Question

500 mL of \(1.2\) M KI solution is mixed with 500 mL of \(0.2\) M \( \mathrm{KMnO_4} \) solution in basic medium. The liberated iodine is titrated with standard \(0.1\) M \( \mathrm{Na_2S_2O_3} \) solution in the presence of starch indicator till the blue colour disappears.
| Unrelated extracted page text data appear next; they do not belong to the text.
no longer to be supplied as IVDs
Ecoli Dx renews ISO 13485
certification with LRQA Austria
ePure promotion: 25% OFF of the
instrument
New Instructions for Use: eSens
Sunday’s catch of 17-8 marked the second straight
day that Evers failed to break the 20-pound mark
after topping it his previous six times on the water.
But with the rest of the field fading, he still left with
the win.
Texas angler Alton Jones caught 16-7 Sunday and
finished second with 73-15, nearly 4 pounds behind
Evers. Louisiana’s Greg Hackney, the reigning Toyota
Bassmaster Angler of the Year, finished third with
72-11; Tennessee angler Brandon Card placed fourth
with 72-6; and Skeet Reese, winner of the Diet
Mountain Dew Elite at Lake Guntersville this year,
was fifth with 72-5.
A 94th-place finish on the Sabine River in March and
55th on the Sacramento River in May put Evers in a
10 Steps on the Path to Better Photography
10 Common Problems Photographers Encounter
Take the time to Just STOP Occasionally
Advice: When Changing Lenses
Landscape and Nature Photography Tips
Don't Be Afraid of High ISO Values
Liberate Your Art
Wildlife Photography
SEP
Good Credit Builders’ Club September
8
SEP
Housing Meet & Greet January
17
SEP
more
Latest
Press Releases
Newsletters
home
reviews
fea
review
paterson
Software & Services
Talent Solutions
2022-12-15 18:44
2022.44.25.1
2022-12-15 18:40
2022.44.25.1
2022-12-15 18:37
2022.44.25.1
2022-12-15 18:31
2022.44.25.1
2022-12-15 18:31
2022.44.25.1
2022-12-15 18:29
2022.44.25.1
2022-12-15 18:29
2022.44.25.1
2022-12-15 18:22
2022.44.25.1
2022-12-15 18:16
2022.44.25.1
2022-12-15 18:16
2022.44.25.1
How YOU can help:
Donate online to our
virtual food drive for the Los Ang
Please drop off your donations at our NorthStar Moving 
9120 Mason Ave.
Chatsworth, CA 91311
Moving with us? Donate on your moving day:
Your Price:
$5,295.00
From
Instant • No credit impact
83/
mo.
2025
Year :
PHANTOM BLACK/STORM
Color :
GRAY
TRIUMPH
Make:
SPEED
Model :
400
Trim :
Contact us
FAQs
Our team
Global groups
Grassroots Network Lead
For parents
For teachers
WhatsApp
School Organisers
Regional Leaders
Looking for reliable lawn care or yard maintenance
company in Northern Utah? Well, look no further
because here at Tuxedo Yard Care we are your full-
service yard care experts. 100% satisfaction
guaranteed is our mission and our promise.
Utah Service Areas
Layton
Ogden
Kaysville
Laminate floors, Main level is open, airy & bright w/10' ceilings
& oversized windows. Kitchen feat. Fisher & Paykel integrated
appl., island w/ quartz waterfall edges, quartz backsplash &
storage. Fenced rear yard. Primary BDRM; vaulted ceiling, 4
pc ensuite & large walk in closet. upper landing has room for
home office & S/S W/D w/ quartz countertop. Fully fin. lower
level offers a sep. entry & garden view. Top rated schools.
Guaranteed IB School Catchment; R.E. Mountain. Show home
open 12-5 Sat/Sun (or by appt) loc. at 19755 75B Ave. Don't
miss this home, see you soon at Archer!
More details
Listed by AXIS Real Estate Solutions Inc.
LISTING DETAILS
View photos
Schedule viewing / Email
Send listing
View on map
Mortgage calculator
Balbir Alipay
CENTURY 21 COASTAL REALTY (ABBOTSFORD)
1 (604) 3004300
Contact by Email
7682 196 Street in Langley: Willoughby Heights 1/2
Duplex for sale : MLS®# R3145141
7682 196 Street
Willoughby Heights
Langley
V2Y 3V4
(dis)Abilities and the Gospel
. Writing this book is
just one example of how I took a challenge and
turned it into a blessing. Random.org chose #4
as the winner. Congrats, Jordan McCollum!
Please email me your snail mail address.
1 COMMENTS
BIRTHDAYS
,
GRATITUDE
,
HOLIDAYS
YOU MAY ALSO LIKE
The volume (in L) of \( \mathrm{Na_2S_2O_3} \) consumed is ________ (nearest integer).

Hint:

In iodometric titrations, always convert the oxidising agent to equivalent moles of iodine first, then relate iodine to thiosulphate.

Answer 1

Correct Answer: 3

Concept: This problem involves {redox reactions} followed by {iodometric titration}. Key ideas used:
In basic medium, \( \mathrm{KMnO_4} \) oxidises iodide ions to iodine. 
Liberated iodine is titrated with sodium thiosulphate. 
Stoichiometry of redox reactions determines the amount of iodine formed. 
Step 1: Write the redox reaction in basic medium In basic medium, permanganate ion is reduced to manganese dioxide: \[ 2\mathrm{MnO_4^-} + 6\mathrm{I^-} + 4\mathrm{H_2O} \longrightarrow 2\mathrm{MnO_2} + 3\mathrm{I_2} + 8\mathrm{OH^-} \] From the equation: \[ 2 \text{ mol } \mathrm{KMnO_4} \longrightarrow 3 \text{ mol } \mathrm{I_2} \] 
Step 2: Calculate moles of reactants {Moles of KI:} \[ n(\mathrm{KI}) = 0.5 \times 1.2 = 0.6 \text{ mol} \] {Moles of \( \mathrm{KMnO_4} \):} \[ n(\mathrm{KMnO_4}) = 0.5 \times 0.2 = 0.1 \text{ mol} \] 
Step 3: Identify the limiting reagent From the balanced equation: \[ 2 \mathrm{KMnO_4} : 6 \mathrm{I^-} \Rightarrow 1 \mathrm{KMnO_4} : 3 \mathrm{I^-} \] For \(0.1\) mol \( \mathrm{KMnO_4} \), required iodide: \[ 0.1 \times 3 = 0.3 \text{ mol} \] Available iodide \(=0.6\) mol \(>\) required \(0.3\) mol \[ \Rightarrow \mathrm{KMnO_4} \text{ is the limiting reagent} \] 
Step 4: Calculate moles of iodine liberated From stoichiometry: \[ 2 \mathrm{KMnO_4} \rightarrow 3 \mathrm{I_2} \] \[ 0.1 \mathrm{KMnO_4} \rightarrow \frac{3}{2}\times0.1 = 0.15 \text{ mol } \mathrm{I_2} \] 
Step 5: Titration of iodine with sodium thiosulphate Reaction: \[ \mathrm{I_2} + 2\mathrm{S_2O_3^{2-}} \rightarrow 2\mathrm{I^-} + \mathrm{S_4O_6^{2-}} \] \[ 1 \text{ mol } \mathrm{I_2} \rightarrow 2 \text{ mol } \mathrm{Na_2S_2O_3} \] \[ \text{Moles of } \mathrm{Na_2S_2O_3} = 2 \times 0.15 = 0.30 \text{ mol} \] 
Step 6: Calculate volume of \( \mathrm{Na_2S_2O_3} \) \[ M = \frac{n}{V} \Rightarrow V = \frac{n}{M} = \frac{0.30}{0.1} = 3.0 \text{ L} \] Final Answer: \[ \boxed{3\ \text{L}} \]